Well Joel reverses this.  He says, in chapter 3 verse 10: “Beat your plowshares into swords, and your pruning hooks into spears.”  Joel actually says that.  I feel like I should apologize or something.  Bad Mennonite. 

At its best this speaks to the need for folks who have undergone trauma to be protected from further harm, to have the armor and shields and resources they need to not be re-traumatized.  At its worst, it’s an example of hurt people hurting people, something all too familiar no matter the time period.

It seems to me that if trauma is experienced communally it may show up less in individuals as trauma, but can show up as collective trauma.  Our misguided war of terror and surveillance state are direct results of 9/11 that look a whole lot like collective trauma.  Plowshares becoming swords.

But the prophet Joel has another vision, one that doesn’t depend on peoples remaining eternal enemies.

It starts with the land and the animals.  They are told to rejoice, to not be afraid.  God is restoring the earth from the soil up.  From the seeds out.  And the people will be abundantly satisfied with all they need, all that the locusts took from them. 

This culminates in the Spirit, the energy and breath of God, being poured out on all people, enslaved and free.  Daughters and son will prophesy.  Old men and women will dream dreams.  Young women and men will see visions.

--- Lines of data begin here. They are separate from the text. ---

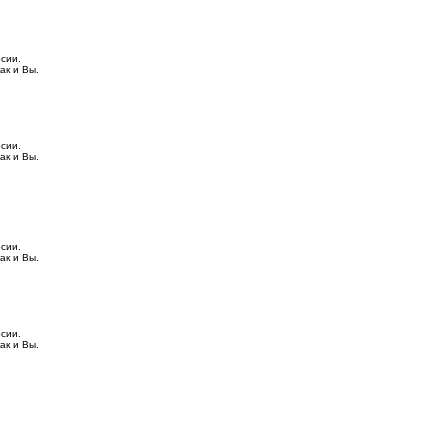
сии.
ак и Вы.
сии.
ак и Вы.
сии.
ак и Вы.
сии.
ак и Вы.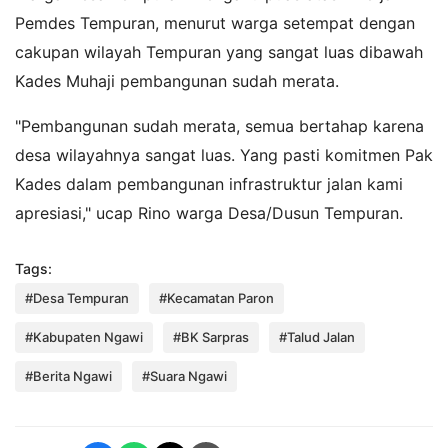
Pemdes Tempuran, menurut warga setempat dengan
cakupan wilayah Tempuran yang sangat luas dibawah
Kades Muhaji pembangunan sudah merata.
"Pembangunan sudah merata, semua bertahap karena
desa wilayahnya sangat luas. Yang pasti komitmen Pak
Kades dalam pembangunan infrastruktur jalan kami
apresiasi," ucap Rino warga Desa/Dusun Tempuran.
Tags:
#Desa Tempuran
#Kecamatan Paron
#Kabupaten Ngawi
#BK Sarpras
#Talud Jalan
#Berita Ngawi
#Suara Ngawi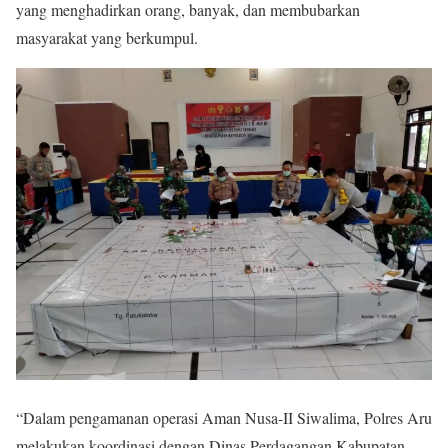
yang menghadirkan orang, banyak, dan membubarkan
masyarakat yang berkumpul.
“Dalam pengamanan operasi Aman Nusa-II Siwalima, Polres Aru
melakukan koordinasi dengan Dinas Perdagangan Kabupatan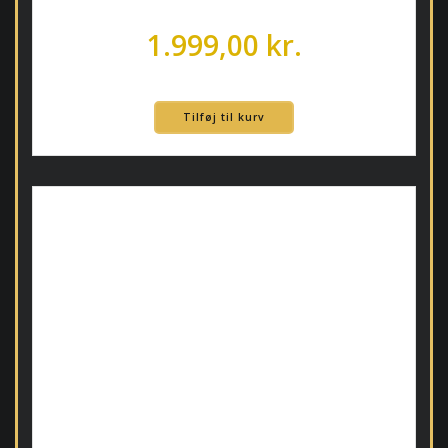
1.999,00
kr.
Tilføj til kurv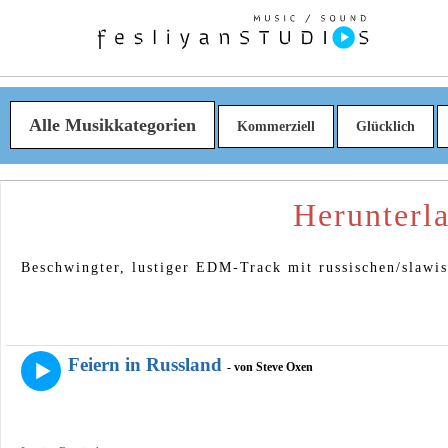
Alle Musikkategorien
Kommerziell
Glücklich
Herunterl
Beschwingter, lustiger EDM-Track mit russischen/slawi
Feiern in Russland
- von Steve Oxen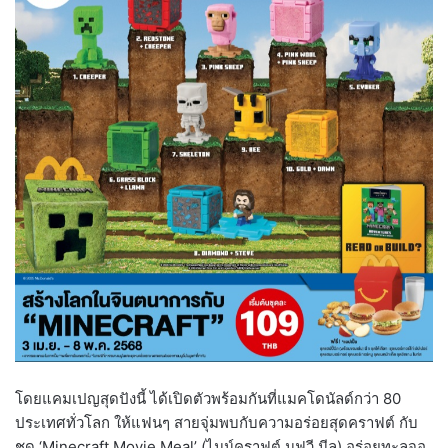
โดยแคมเปญสุดปังนี้ ได้เปิดตัวพร้อมกันที่แมคโดนัลด์กว่า 80
ประเทศทั่วโลก ให้แฟนๆ สายจุ่มพบกับความอร่อยสุดคราฟต์ กับ
ชุด ‘Minecraft Movie Meal’ (ไมน์คราฟต์ มูฟวี มีล) อร่อยทะลุจอ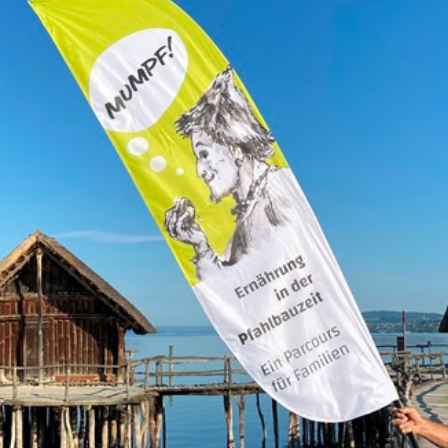
 und Michaeliskirche in
Karolingisches Westwerk und Civita
desheim
Corvey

All gender expressions, all ages, all demographics – filled with the Spirit.   

It’s as if it’s the destiny of everyone to be a minor prophet.  Every voice honored.  Every dream and vision adding richness and texture to the fabric of the community.  The Spirit not the private property of any priestly class but continuously poured out like a waterfall on every living being. 

It’s like a swarm of locusts in the reverse, each one planting, creating, flowering, adding beauty to the landscape. 

Of all the prophetic utterances available at the time, this is the vision Peter chooses to proclaim when the church is coming into being.  Here on the other side of crucifixion.  On the resurrection side of loss.  When the last days have arrived, a new era is being born, and the Spirit of the risen Christ is on the loose.

For those with eyes to see, and ears to listen, it’s already here.